It used to be that four subjects were taboo to discuss around the dining room table—sex, politics, religion and money. Today the only topic you can’t mention is money. Conversation about money is considered impolite. Everyone wants to bolt for the door when the pastor preaches on finances, knowing that a guilt-inducing pitch for more giving probably comes next. Can you imagine bringing up money at a holiday gathering with your in-laws? And yet how we relate to money drives many of our behaviors and dictates much of the good and bad of our lives.
You have probably tried to “do better with money” through brute force, bringing willpower to bear on what you identify as problem areas.
Today you might get a good start. Tomorrow will bring new trials and temptations. After days, weeks or longer, you could find yourself back where you started or worse.
Countless books and other resources will give you the nuts and bolts of making smarter financial decisions. Much of the advice you will find is helpful. But when it comes to your real money problem, we want to offer you a radically different solution. Before you can remake your habits, you need to remake your heart.

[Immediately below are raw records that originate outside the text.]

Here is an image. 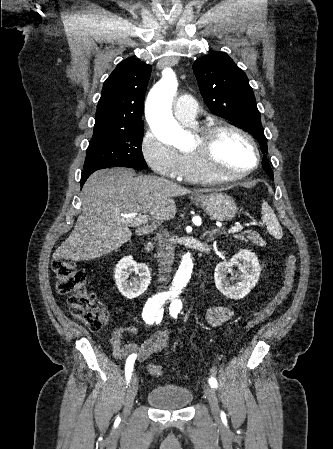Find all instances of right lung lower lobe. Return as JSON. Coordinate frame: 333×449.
I'll use <instances>...</instances> for the list:
<instances>
[{"label":"right lung lower lobe","instance_id":"1","mask_svg":"<svg viewBox=\"0 0 333 449\" xmlns=\"http://www.w3.org/2000/svg\"><path fill=\"white\" fill-rule=\"evenodd\" d=\"M94 171H83L81 176V187L83 186L84 182L87 180V178L93 173Z\"/></svg>","mask_w":333,"mask_h":449}]
</instances>
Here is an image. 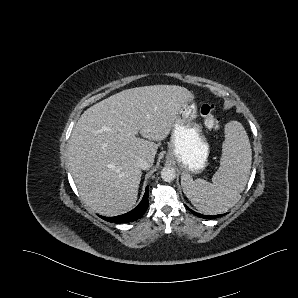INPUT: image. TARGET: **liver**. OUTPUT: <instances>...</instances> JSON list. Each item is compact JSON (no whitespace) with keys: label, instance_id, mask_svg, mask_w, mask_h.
I'll use <instances>...</instances> for the list:
<instances>
[{"label":"liver","instance_id":"liver-1","mask_svg":"<svg viewBox=\"0 0 298 298\" xmlns=\"http://www.w3.org/2000/svg\"><path fill=\"white\" fill-rule=\"evenodd\" d=\"M193 98L184 86L153 84L122 90L85 110L68 148L82 201L103 216L130 211L142 175L137 160L154 162L155 141L168 136L180 105Z\"/></svg>","mask_w":298,"mask_h":298}]
</instances>
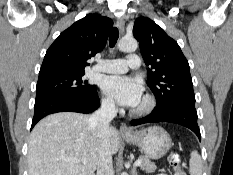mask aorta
Wrapping results in <instances>:
<instances>
[{"label": "aorta", "instance_id": "1", "mask_svg": "<svg viewBox=\"0 0 233 175\" xmlns=\"http://www.w3.org/2000/svg\"><path fill=\"white\" fill-rule=\"evenodd\" d=\"M137 47L138 43L133 38H122L118 43V49L123 52H134L137 49Z\"/></svg>", "mask_w": 233, "mask_h": 175}]
</instances>
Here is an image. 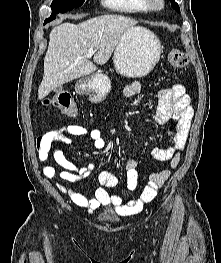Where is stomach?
<instances>
[{
  "instance_id": "obj_1",
  "label": "stomach",
  "mask_w": 221,
  "mask_h": 263,
  "mask_svg": "<svg viewBox=\"0 0 221 263\" xmlns=\"http://www.w3.org/2000/svg\"><path fill=\"white\" fill-rule=\"evenodd\" d=\"M162 46L156 36L142 27L125 32L114 51L116 70L127 77L140 78L152 71L158 63ZM78 89L91 94V100L101 101L111 90V81L103 73L83 80Z\"/></svg>"
}]
</instances>
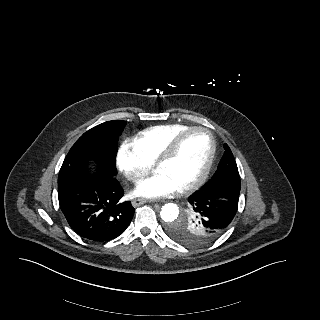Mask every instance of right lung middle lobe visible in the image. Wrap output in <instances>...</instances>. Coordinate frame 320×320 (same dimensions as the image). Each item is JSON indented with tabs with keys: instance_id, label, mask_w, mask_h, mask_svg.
I'll return each mask as SVG.
<instances>
[{
	"instance_id": "dd1d6c3e",
	"label": "right lung middle lobe",
	"mask_w": 320,
	"mask_h": 320,
	"mask_svg": "<svg viewBox=\"0 0 320 320\" xmlns=\"http://www.w3.org/2000/svg\"><path fill=\"white\" fill-rule=\"evenodd\" d=\"M125 124L123 120L107 121L85 132L64 159L58 185L87 175L91 160L97 163V172L114 176L117 173V139Z\"/></svg>"
}]
</instances>
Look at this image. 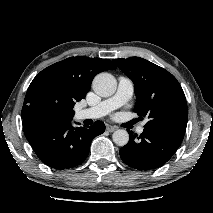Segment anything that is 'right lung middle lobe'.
Segmentation results:
<instances>
[{
    "instance_id": "obj_1",
    "label": "right lung middle lobe",
    "mask_w": 213,
    "mask_h": 213,
    "mask_svg": "<svg viewBox=\"0 0 213 213\" xmlns=\"http://www.w3.org/2000/svg\"><path fill=\"white\" fill-rule=\"evenodd\" d=\"M57 103L53 98H40L38 99L33 107H32V114L34 117L41 121L48 120L56 111Z\"/></svg>"
}]
</instances>
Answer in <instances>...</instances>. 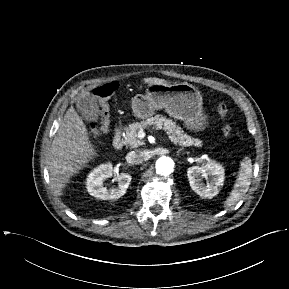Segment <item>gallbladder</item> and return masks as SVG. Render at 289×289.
Instances as JSON below:
<instances>
[{
    "label": "gallbladder",
    "instance_id": "bac80fb5",
    "mask_svg": "<svg viewBox=\"0 0 289 289\" xmlns=\"http://www.w3.org/2000/svg\"><path fill=\"white\" fill-rule=\"evenodd\" d=\"M77 110L87 121L95 122L99 118V106L97 100L91 94H87L78 100Z\"/></svg>",
    "mask_w": 289,
    "mask_h": 289
}]
</instances>
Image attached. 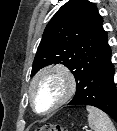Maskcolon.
<instances>
[{"mask_svg": "<svg viewBox=\"0 0 117 131\" xmlns=\"http://www.w3.org/2000/svg\"><path fill=\"white\" fill-rule=\"evenodd\" d=\"M35 131H67V129L59 124H46L37 127Z\"/></svg>", "mask_w": 117, "mask_h": 131, "instance_id": "1", "label": "colon"}]
</instances>
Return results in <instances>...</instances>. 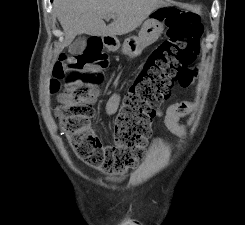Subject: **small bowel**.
<instances>
[{"instance_id": "c3829d8e", "label": "small bowel", "mask_w": 245, "mask_h": 225, "mask_svg": "<svg viewBox=\"0 0 245 225\" xmlns=\"http://www.w3.org/2000/svg\"><path fill=\"white\" fill-rule=\"evenodd\" d=\"M121 96L118 92H113L105 101L104 110L108 117L114 116L120 106ZM176 104L169 105L166 109L157 108L155 117L164 118V122L169 132L176 136H181L183 127L180 123V116L176 112ZM158 145V143H156Z\"/></svg>"}]
</instances>
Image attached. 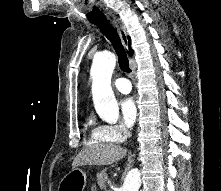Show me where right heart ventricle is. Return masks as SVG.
I'll return each instance as SVG.
<instances>
[{
    "label": "right heart ventricle",
    "instance_id": "right-heart-ventricle-1",
    "mask_svg": "<svg viewBox=\"0 0 221 191\" xmlns=\"http://www.w3.org/2000/svg\"><path fill=\"white\" fill-rule=\"evenodd\" d=\"M94 131H95V129L92 131V137L94 138ZM95 139V138H94ZM96 140H98V139H96ZM98 141H104V140H98Z\"/></svg>",
    "mask_w": 221,
    "mask_h": 191
}]
</instances>
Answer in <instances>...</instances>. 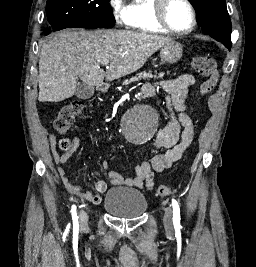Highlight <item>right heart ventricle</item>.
I'll use <instances>...</instances> for the list:
<instances>
[{"label":"right heart ventricle","mask_w":256,"mask_h":267,"mask_svg":"<svg viewBox=\"0 0 256 267\" xmlns=\"http://www.w3.org/2000/svg\"><path fill=\"white\" fill-rule=\"evenodd\" d=\"M134 7L138 20L147 27H137L144 32L143 36H163L169 34L155 22L154 14L157 8V0H137Z\"/></svg>","instance_id":"obj_1"}]
</instances>
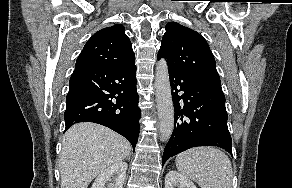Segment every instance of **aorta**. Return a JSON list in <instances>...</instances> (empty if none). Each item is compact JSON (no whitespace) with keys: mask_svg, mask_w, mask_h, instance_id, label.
Returning a JSON list of instances; mask_svg holds the SVG:
<instances>
[{"mask_svg":"<svg viewBox=\"0 0 292 188\" xmlns=\"http://www.w3.org/2000/svg\"><path fill=\"white\" fill-rule=\"evenodd\" d=\"M155 95L158 110L160 140L168 141L174 128V105L165 59H160L155 72Z\"/></svg>","mask_w":292,"mask_h":188,"instance_id":"aorta-1","label":"aorta"}]
</instances>
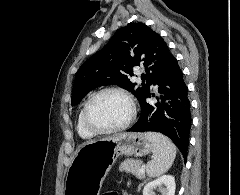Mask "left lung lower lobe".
I'll return each mask as SVG.
<instances>
[{
  "label": "left lung lower lobe",
  "instance_id": "obj_1",
  "mask_svg": "<svg viewBox=\"0 0 240 195\" xmlns=\"http://www.w3.org/2000/svg\"><path fill=\"white\" fill-rule=\"evenodd\" d=\"M152 84L158 85L160 95L155 97L150 89L147 97L158 101L150 104L145 99L139 120L127 131L160 132L174 142L186 160L192 123L190 101L182 70L173 55Z\"/></svg>",
  "mask_w": 240,
  "mask_h": 195
}]
</instances>
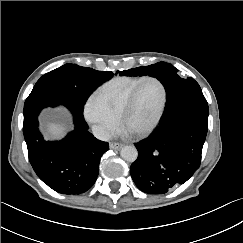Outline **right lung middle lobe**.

We honestly believe good money strategies—by themselves—cannot end the cycle of money problems once and for all. Without changing our inner attitudes toward money, it’s unlikely we will succeed in remaking our outward behaviors. If we want to truly break free from the consumerism that drives us, we must develop a new money mindset.

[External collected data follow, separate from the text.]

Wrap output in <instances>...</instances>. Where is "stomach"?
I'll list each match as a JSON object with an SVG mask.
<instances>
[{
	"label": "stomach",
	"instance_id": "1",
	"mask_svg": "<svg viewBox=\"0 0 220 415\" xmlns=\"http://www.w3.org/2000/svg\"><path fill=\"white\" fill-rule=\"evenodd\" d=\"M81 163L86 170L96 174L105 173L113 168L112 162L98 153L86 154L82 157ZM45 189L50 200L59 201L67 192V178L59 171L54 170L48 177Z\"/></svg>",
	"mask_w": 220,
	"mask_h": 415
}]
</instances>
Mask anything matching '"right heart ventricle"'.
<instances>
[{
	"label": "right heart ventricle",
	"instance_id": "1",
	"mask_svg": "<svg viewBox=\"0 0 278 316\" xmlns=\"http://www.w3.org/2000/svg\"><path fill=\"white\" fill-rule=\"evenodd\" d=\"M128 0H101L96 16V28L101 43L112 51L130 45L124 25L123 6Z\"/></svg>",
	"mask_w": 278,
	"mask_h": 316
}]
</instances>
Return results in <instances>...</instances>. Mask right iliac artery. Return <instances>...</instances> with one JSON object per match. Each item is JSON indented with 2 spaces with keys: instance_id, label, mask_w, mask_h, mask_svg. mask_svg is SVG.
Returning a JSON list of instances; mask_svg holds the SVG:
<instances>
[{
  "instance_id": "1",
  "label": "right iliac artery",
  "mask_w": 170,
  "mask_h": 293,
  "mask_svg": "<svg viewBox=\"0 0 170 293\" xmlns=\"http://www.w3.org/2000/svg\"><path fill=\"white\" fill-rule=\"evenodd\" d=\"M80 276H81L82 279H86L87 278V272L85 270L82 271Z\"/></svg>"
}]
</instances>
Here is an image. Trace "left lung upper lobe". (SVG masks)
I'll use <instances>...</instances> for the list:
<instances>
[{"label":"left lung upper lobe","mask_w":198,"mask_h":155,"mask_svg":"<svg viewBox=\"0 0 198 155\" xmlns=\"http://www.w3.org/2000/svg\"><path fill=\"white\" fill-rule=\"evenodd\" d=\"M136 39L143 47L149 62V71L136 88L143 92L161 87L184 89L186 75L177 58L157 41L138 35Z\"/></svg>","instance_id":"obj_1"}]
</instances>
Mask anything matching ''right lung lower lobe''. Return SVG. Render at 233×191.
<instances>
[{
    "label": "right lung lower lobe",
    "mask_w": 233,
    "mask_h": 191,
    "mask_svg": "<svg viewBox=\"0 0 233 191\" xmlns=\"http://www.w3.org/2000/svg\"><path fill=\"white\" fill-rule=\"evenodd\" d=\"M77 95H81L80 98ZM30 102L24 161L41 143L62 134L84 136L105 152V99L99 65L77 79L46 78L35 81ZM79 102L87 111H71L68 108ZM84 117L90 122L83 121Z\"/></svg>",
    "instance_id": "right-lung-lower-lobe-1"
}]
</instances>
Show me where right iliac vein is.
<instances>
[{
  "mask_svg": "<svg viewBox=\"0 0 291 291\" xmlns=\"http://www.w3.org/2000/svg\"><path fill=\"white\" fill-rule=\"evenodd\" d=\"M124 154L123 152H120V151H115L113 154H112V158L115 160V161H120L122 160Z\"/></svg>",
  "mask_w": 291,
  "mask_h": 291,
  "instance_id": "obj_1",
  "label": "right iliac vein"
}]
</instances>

Using research conducted by Thrivent Financial, we have identified five distinct attitudes people hold toward money—five ways of relating to all that they have and own. These “money mindsets” describe how people think and feel about their financial well‑being—or lack of it.
As we explain the 5 S categories, you will notice a gradually improving relationship with money. But we believe that only one attitude delivers the deep peace and freedom we desire. We believe that only what we call the “surplus” mindset is healthy through and through.

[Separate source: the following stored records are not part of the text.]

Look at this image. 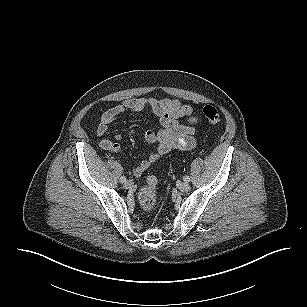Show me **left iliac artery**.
Wrapping results in <instances>:
<instances>
[{
  "mask_svg": "<svg viewBox=\"0 0 307 307\" xmlns=\"http://www.w3.org/2000/svg\"><path fill=\"white\" fill-rule=\"evenodd\" d=\"M183 179H184L185 182H189L190 181V177L189 176H185Z\"/></svg>",
  "mask_w": 307,
  "mask_h": 307,
  "instance_id": "left-iliac-artery-1",
  "label": "left iliac artery"
}]
</instances>
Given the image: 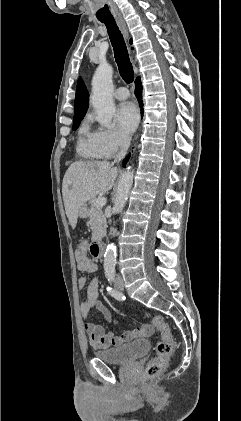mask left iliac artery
<instances>
[{"label":"left iliac artery","mask_w":241,"mask_h":421,"mask_svg":"<svg viewBox=\"0 0 241 421\" xmlns=\"http://www.w3.org/2000/svg\"><path fill=\"white\" fill-rule=\"evenodd\" d=\"M106 276L108 278V281H112L115 277V270L114 269L106 270Z\"/></svg>","instance_id":"obj_1"}]
</instances>
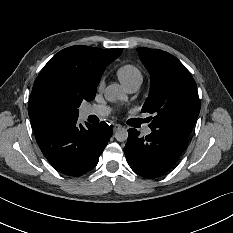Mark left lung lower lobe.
<instances>
[{
  "mask_svg": "<svg viewBox=\"0 0 233 233\" xmlns=\"http://www.w3.org/2000/svg\"><path fill=\"white\" fill-rule=\"evenodd\" d=\"M124 148L131 169L144 178L153 179L167 172L187 148L188 138L151 132L140 137L136 129L128 130Z\"/></svg>",
  "mask_w": 233,
  "mask_h": 233,
  "instance_id": "0a47b994",
  "label": "left lung lower lobe"
}]
</instances>
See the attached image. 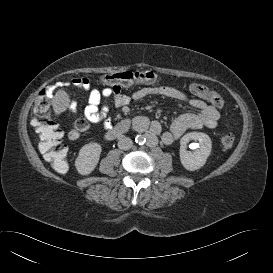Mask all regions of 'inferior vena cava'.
<instances>
[{"mask_svg":"<svg viewBox=\"0 0 273 273\" xmlns=\"http://www.w3.org/2000/svg\"><path fill=\"white\" fill-rule=\"evenodd\" d=\"M133 142L129 137L121 136L118 141V148L121 150H128L132 147Z\"/></svg>","mask_w":273,"mask_h":273,"instance_id":"602c4592","label":"inferior vena cava"}]
</instances>
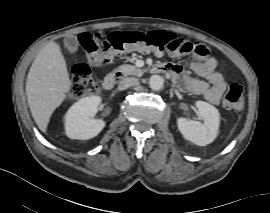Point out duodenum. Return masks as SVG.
I'll list each match as a JSON object with an SVG mask.
<instances>
[{
    "instance_id": "1",
    "label": "duodenum",
    "mask_w": 270,
    "mask_h": 213,
    "mask_svg": "<svg viewBox=\"0 0 270 213\" xmlns=\"http://www.w3.org/2000/svg\"><path fill=\"white\" fill-rule=\"evenodd\" d=\"M153 71L156 73H165L166 70L161 67L153 68ZM125 75L122 72H116L105 77L102 82V88L106 91L112 90L118 81L124 79Z\"/></svg>"
}]
</instances>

The 5 S Attitudes Toward Money
Surviving: Feeling drained, trapped, with little sense of hope
People who are surviving worry about meeting the basic needs of life, and every bit of what they earn goes to daily survival. Most in this group require financial assistance or a helping hand to get by. This group accounts for 6 percent of Christians in the United States.
Struggling: Feeling strapped in the present and anxious about the future
Money causes much of the stress felt by those who are struggling. As financial pressures build, relationships with families, friends and communities often begin to crack. Strugglers live paycheck to paycheck—or worse, slowly dig themselves deeper into debt. This group accounts for 11 percent of U.S. Christians.
Stable: Feeling OK, experiencing relative calm but hoping for more
The stress level of the stable might be a bit lower, but they don’t yet feel secure. They don’t plan much for the future and likely aren’t as generous as they want to be. They describe themselves as “just making ends meet,” and while this group doesn’t live paycheck to paycheck, they are one disaster away from real hardship. This group accounts for 32 percent of U.S. Christians.
Secure: Feeling mostly confident
Those in the group we call secure feel they have enough for themselves but probably not enough extra to share generously. As their income grows, so do lifestyle expenses, so they perpetually have “just enough,” with only a little extra. Although having a financial strategy might increase their sense of security, these people can be as enslaved to saving as strugglers are to debt. This group encompasses 38 percent of U.S. Christians.
Surplus: Feeling grateful and ready to share
Members of the surplus group believe they have more than enough. They don’t constantly long for more. They display a high level of contentment even if their lifestyle is average—or below. Their purchases match their needs, not their income. And because they feel grateful, they are ready to share. Most joyfully give away more than 10 percent of their gross income. Only 13 percent of U.S. Christians feel they live in surplus.